Israeli peace activists breathed a tremendous sigh of relief when it became clear that Joe Biden had defeated Donald Trump and would become the 46th president of the United States.
And they weren’t the only ones. There is no question that an American president who believes that the concepts of democracy and human rights should be an important part of his presidential agenda, who believes in science and that global warming is real and must be confronted and that Covid-19 requires a serious response based upon global cooperation, who is experienced in foreign relations and believes in working together with allies, and who reads intelligence briefings and appoints and listens to serious administration members is a welcome change from the disastrous past four years.
Of course, there were those who were not so happy with the results, perhaps beginning with Israeli Prime Minister Binyamin Netanyahu and his supporters, who for the past four years had been released from “the curse” of having to deal with the two Democratic administrations led by President Bill Clinton and then President Barack Obama, who famously noted in a speech before Jewish community leaders in Cleveland that “to be a supporter of Israel, you don’t have to sign on to the Likud platform.” Furthermore, unlike Trump, these two presidents clearly supported a two-state solution. Netanyahu made a point of stressing his ties with Trump, hanging up big posters during the recent three rounds of Israeli elections, while declaring that he and Trump were in “a different league.” The same is true for many other illiberal leaders around the world, such as Viktor Orbán in Hungary, Jair Bolsonaro in Brazil, Rodrigo Duterte in the Philippines, Recep Tayyip Erdoğan in Turkey, etc. This is also true for autocratic Arab leaders who
benefited from Trump’s disdain for democratic norms. Trump was a president who never mentioned human rights and ran his administration like a monarchy, with his family and sycophantic advisors, firing anyone who didn’t toe the line.

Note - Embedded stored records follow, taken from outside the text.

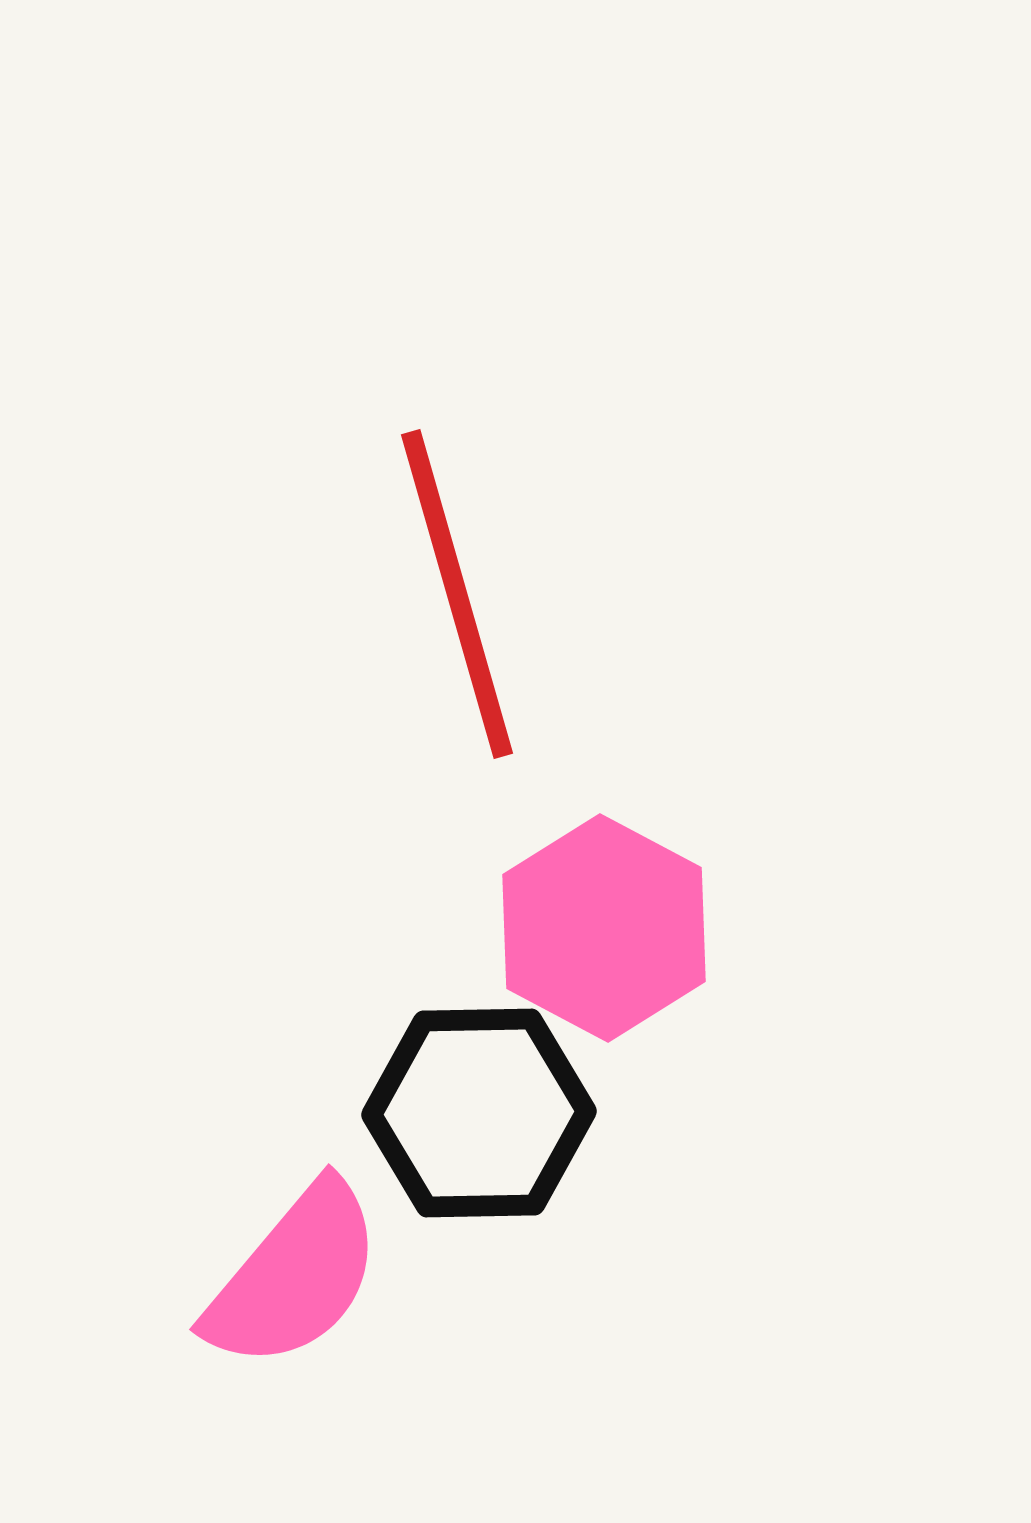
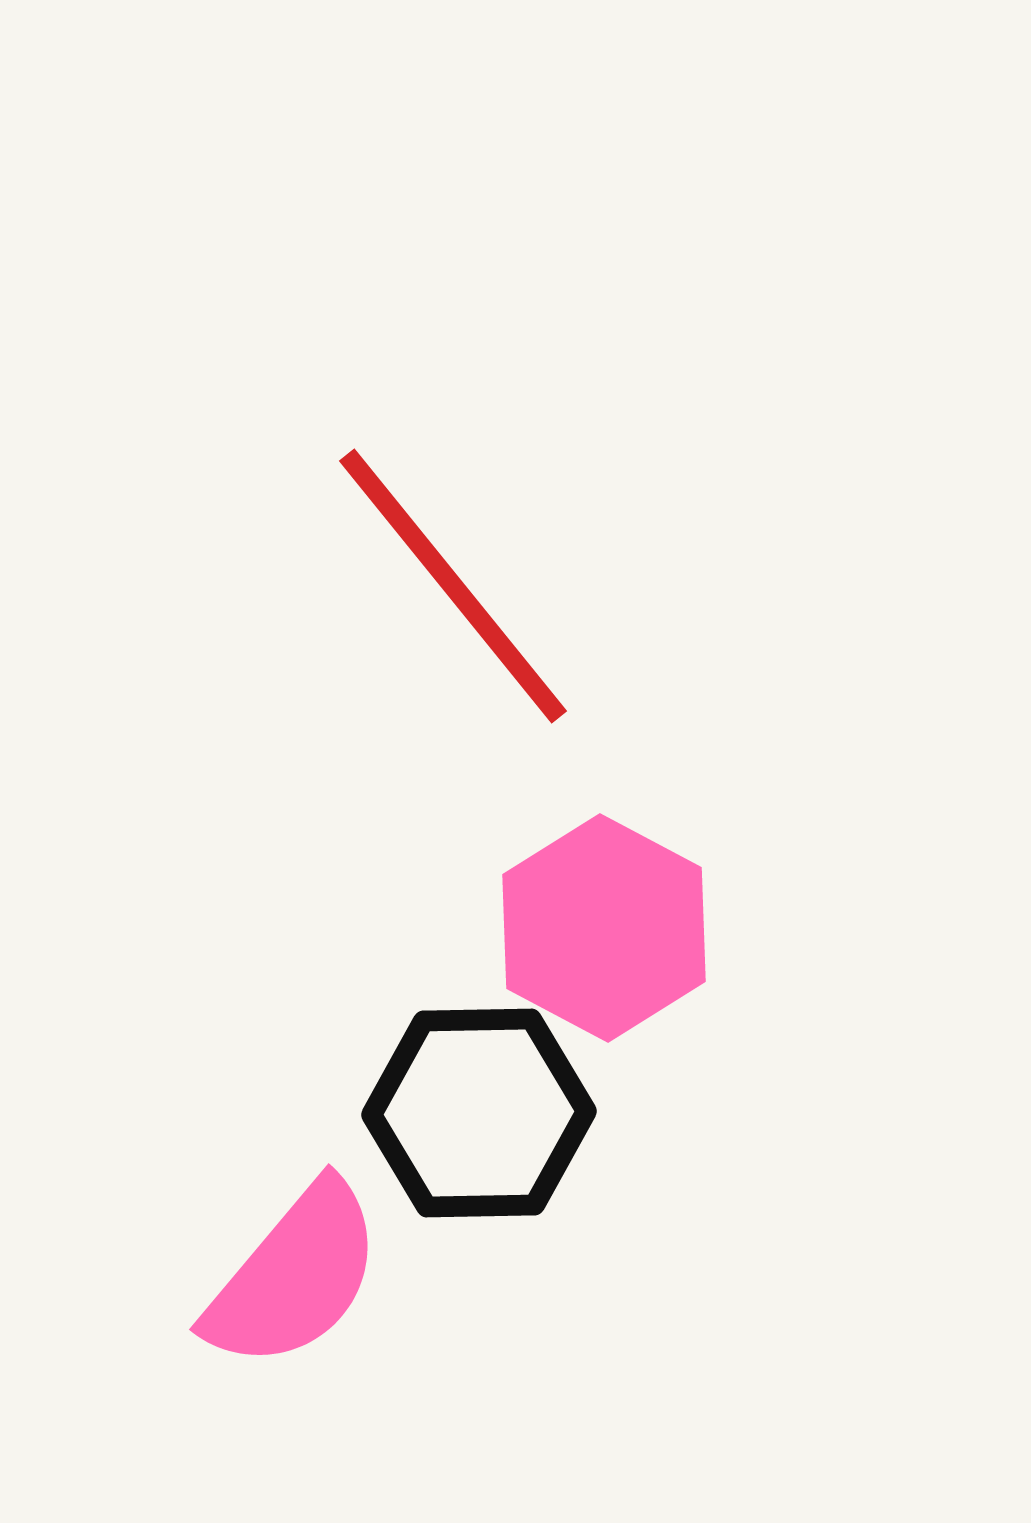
red line: moved 4 px left, 8 px up; rotated 23 degrees counterclockwise
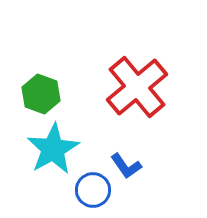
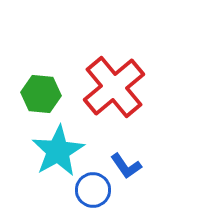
red cross: moved 23 px left
green hexagon: rotated 15 degrees counterclockwise
cyan star: moved 5 px right, 2 px down
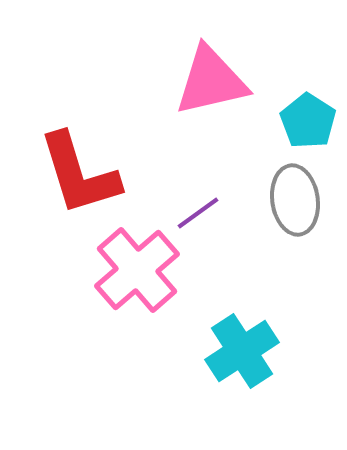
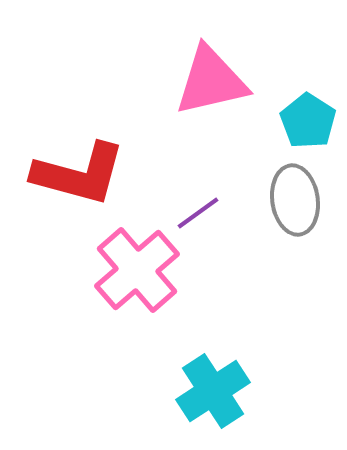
red L-shape: rotated 58 degrees counterclockwise
cyan cross: moved 29 px left, 40 px down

It is to be hoped that the fact that it was possible to defeat Trump in the U.S. will become a model for what can happen in other countries suffering from populist leaderships with antidemocratic and sometimes racist tendencies. And current leaders around the world will clearly have to adjust their policies to the new reality created by the results of the American elections.
What Will This Mean for the Israeli-Palestinian Arena?
Unlike in 2008, when one of Obama’s first appointments was Senator George Mitchell, fresh from his successful mediation in the Northern Ireland peace process, as envoy to the Middle East peace process, Israel/Palestine and the Middle East in general will not be at the top of Biden’s agenda. And he will not use his first trip overseas to make a speech in Cairo focusing on human rights and democracy in the Arab world as Obama did, which undoubtedly was one of the catalysts for the Arab Spring. Biden’s first priorities will obviously be dealing with COVID-19 and the accompanying economic crisis. Also high on his agenda will be dealing with global
warming and a return to the Paris Climate Accords.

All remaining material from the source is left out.